- Supplied material
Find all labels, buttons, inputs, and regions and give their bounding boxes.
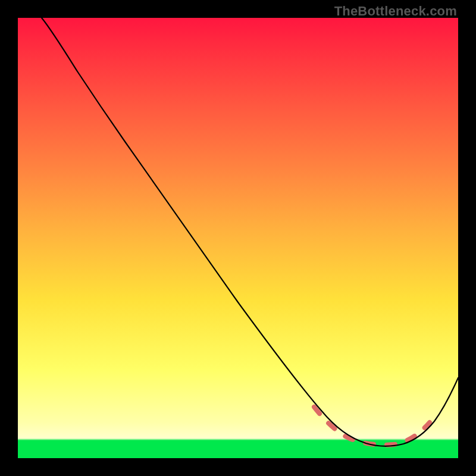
main-curve — [42, 18, 458, 446]
highlight-dash — [314, 407, 430, 445]
watermark-text: TheBottleneck.com — [334, 4, 457, 19]
chart-frame: TheBottleneck.com — [0, 0, 476, 476]
plot-area — [18, 18, 458, 458]
curve-svg — [18, 18, 458, 458]
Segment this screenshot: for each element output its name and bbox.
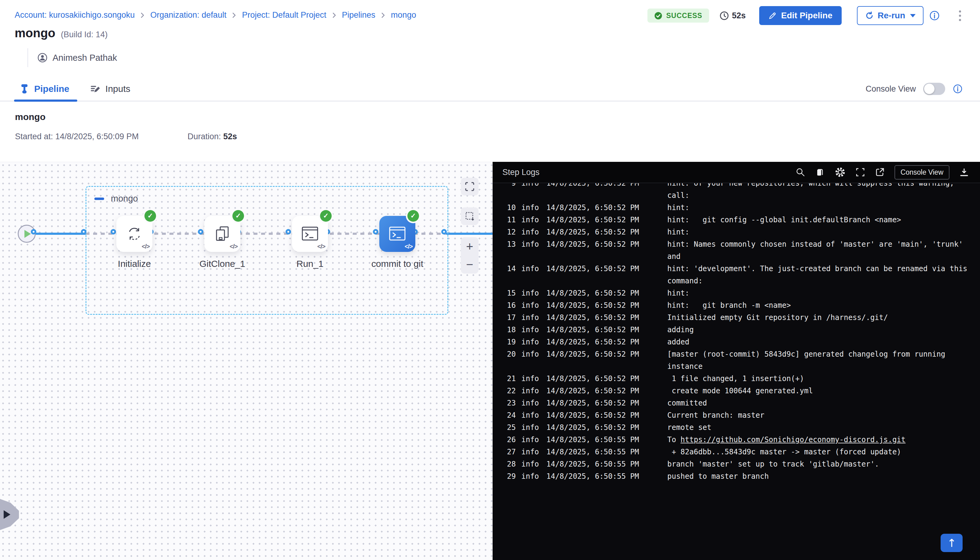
canvas-fullscreen-button[interactable]	[461, 178, 478, 195]
top-actions: SUCCESS 52s Edit Pipeline Re-run	[647, 6, 963, 25]
rerun-button[interactable]: Re-run	[857, 6, 923, 25]
breadcrumb-organization[interactable]: Organization: default	[150, 10, 226, 20]
log-row: 11info14/8/2025, 6:50:52 PMhint: git con…	[506, 214, 972, 226]
scroll-to-top-button[interactable]: ↑	[941, 534, 963, 552]
log-row: 9info14/8/2025, 6:50:52 PMhint: of your …	[506, 183, 972, 202]
stage-name: mongo	[111, 193, 138, 204]
left-drawer-handle[interactable]	[0, 499, 19, 530]
edit-pipeline-button[interactable]: Edit Pipeline	[759, 6, 842, 25]
inputs-icon	[90, 84, 100, 94]
started-at: Started at: 14/8/2025, 6:50:09 PM	[15, 132, 188, 142]
status-text: SUCCESS	[666, 12, 702, 20]
connector-port[interactable]	[285, 229, 291, 235]
pipeline-icon	[20, 84, 29, 94]
clock-icon	[720, 11, 729, 20]
step-node-gitclone-1[interactable]: ✓ </>	[204, 216, 240, 252]
log-row: 23info14/8/2025, 6:50:52 PMcommitted	[506, 397, 972, 409]
connector-port[interactable]	[441, 229, 447, 235]
code-icon: </>	[405, 243, 413, 250]
log-row: 22info14/8/2025, 6:50:52 PM create mode …	[506, 385, 972, 397]
page-header: Account: kurosakiichigo.songoku Organiza…	[0, 0, 980, 162]
step-success-badge: ✓	[145, 210, 156, 222]
terminal-icon	[300, 225, 320, 243]
breadcrumb-pipelines[interactable]: Pipelines	[342, 10, 376, 20]
connector-port[interactable]	[373, 229, 378, 235]
code-icon: </>	[230, 243, 238, 250]
more-options-menu-icon[interactable]	[957, 8, 963, 23]
step-success-badge: ✓	[232, 210, 244, 222]
console-view-info-icon[interactable]	[953, 84, 963, 94]
canvas-zoom-controls: + −	[461, 237, 478, 273]
execution-line	[446, 233, 493, 235]
log-row: 17info14/8/2025, 6:50:52 PMInitialized e…	[506, 312, 972, 324]
tab-pipeline[interactable]: Pipeline	[20, 77, 69, 101]
step-logs-panel: Step Logs Console View 9info14/8/2025, 6…	[493, 162, 980, 560]
execution-line	[35, 233, 86, 235]
step-label: commit to git	[345, 258, 449, 269]
chevron-right-icon	[381, 12, 385, 18]
settings-gear-icon[interactable]	[835, 167, 846, 178]
info-icon[interactable]	[929, 10, 940, 21]
breadcrumb-account[interactable]: Account: kurosakiichigo.songoku	[15, 10, 135, 20]
author-row: Animesh Pathak	[27, 48, 117, 67]
canvas-reset-selection-button[interactable]	[461, 207, 478, 225]
log-row: 13info14/8/2025, 6:50:52 PMhint: Names c…	[506, 238, 972, 263]
step-logs-title: Step Logs	[502, 168, 540, 177]
run-duration: Duration: 52s	[188, 132, 237, 142]
chevron-right-icon	[140, 12, 145, 18]
step-success-badge: ✓	[407, 210, 419, 222]
user-icon	[37, 53, 48, 63]
open-external-icon[interactable]	[875, 167, 885, 177]
step-success-badge: ✓	[320, 210, 332, 222]
tabbar: Pipeline Inputs Console View	[0, 77, 980, 102]
log-row: 21info14/8/2025, 6:50:52 PM 1 file chang…	[506, 373, 972, 385]
page-title: mongo	[15, 26, 55, 40]
log-row: 20info14/8/2025, 6:50:52 PM[master (root…	[506, 348, 972, 373]
code-icon: </>	[317, 243, 325, 250]
log-row: 27info14/8/2025, 6:50:55 PM + 82a6dbb...…	[506, 446, 972, 458]
console-view-button[interactable]: Console View	[895, 165, 950, 180]
log-row: 10info14/8/2025, 6:50:52 PMhint:	[506, 202, 972, 214]
pencil-icon	[768, 11, 777, 20]
step-logs-header: Step Logs Console View	[493, 162, 980, 183]
log-row: 16info14/8/2025, 6:50:52 PMhint: git bra…	[506, 299, 972, 312]
connector-port[interactable]	[110, 229, 116, 235]
chevron-right-icon	[332, 12, 337, 18]
code-icon: </>	[142, 243, 150, 250]
breadcrumb-current[interactable]: mongo	[391, 10, 416, 20]
log-row: 15info14/8/2025, 6:50:52 PMhint:	[506, 287, 972, 299]
collapse-stage-icon[interactable]	[94, 198, 104, 200]
stage-header[interactable]: mongo	[94, 193, 138, 204]
console-view-toggle[interactable]	[923, 83, 945, 95]
connector-port[interactable]	[81, 229, 87, 235]
run-info-section: mongo Started at: 14/8/2025, 6:50:09 PM …	[0, 102, 980, 162]
run-name: mongo	[15, 112, 980, 122]
author-name: Animesh Pathak	[53, 53, 117, 63]
tab-inputs[interactable]: Inputs	[90, 77, 130, 101]
log-link[interactable]: https://github.com/Sonichigo/economy-dis…	[680, 435, 905, 444]
log-row: 14info14/8/2025, 6:50:52 PMhint: 'develo…	[506, 263, 972, 287]
step-node-initialize[interactable]: ✓ </>	[117, 216, 152, 252]
connector-port[interactable]	[198, 229, 203, 235]
copy-icon[interactable]	[815, 167, 825, 177]
step-node-commit-to-git[interactable]: ✓ </>	[379, 216, 415, 252]
connector-port[interactable]	[31, 229, 36, 235]
step-node-run-1[interactable]: ✓ </>	[292, 216, 328, 252]
chevron-right-icon	[232, 12, 237, 18]
log-row: 19info14/8/2025, 6:50:52 PMadded	[506, 336, 972, 348]
build-id: (Build Id: 14)	[61, 30, 107, 39]
breadcrumb-project[interactable]: Project: Default Project	[242, 10, 326, 20]
title-row: mongo (Build Id: 14)	[15, 26, 107, 40]
log-body[interactable]: 9info14/8/2025, 6:50:52 PMhint: of your …	[493, 183, 980, 560]
zoom-in-button[interactable]: +	[463, 240, 476, 253]
terminal-icon	[388, 225, 407, 243]
log-row: 24info14/8/2025, 6:50:52 PMCurrent branc…	[506, 409, 972, 422]
zoom-out-button[interactable]: −	[463, 258, 476, 271]
expand-fullscreen-icon[interactable]	[855, 167, 865, 177]
log-row: 28info14/8/2025, 6:50:55 PMbranch 'maste…	[506, 458, 972, 470]
clone-icon	[213, 225, 232, 243]
download-icon[interactable]	[959, 167, 969, 177]
play-icon	[4, 510, 10, 519]
success-check-icon	[654, 12, 662, 20]
search-icon[interactable]	[795, 167, 805, 177]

- Exercise instructions
Collect the complete line wherever the string "mongo" appears in the records.

- Expected answer
stage-name: mongo	[111, 193, 138, 204]
page-title: mongo	[15, 26, 55, 40]
breadcrumb-current[interactable]: mongo	[391, 10, 416, 20]
stage-header[interactable]: mongo	[94, 193, 138, 204]
run-info-section: mongo Started at: 14/8/2025, 6:50:09 PM …	[0, 102, 980, 162]
run-name: mongo	[15, 112, 980, 122]
title-row: mongo (Build Id: 14)	[15, 26, 107, 40]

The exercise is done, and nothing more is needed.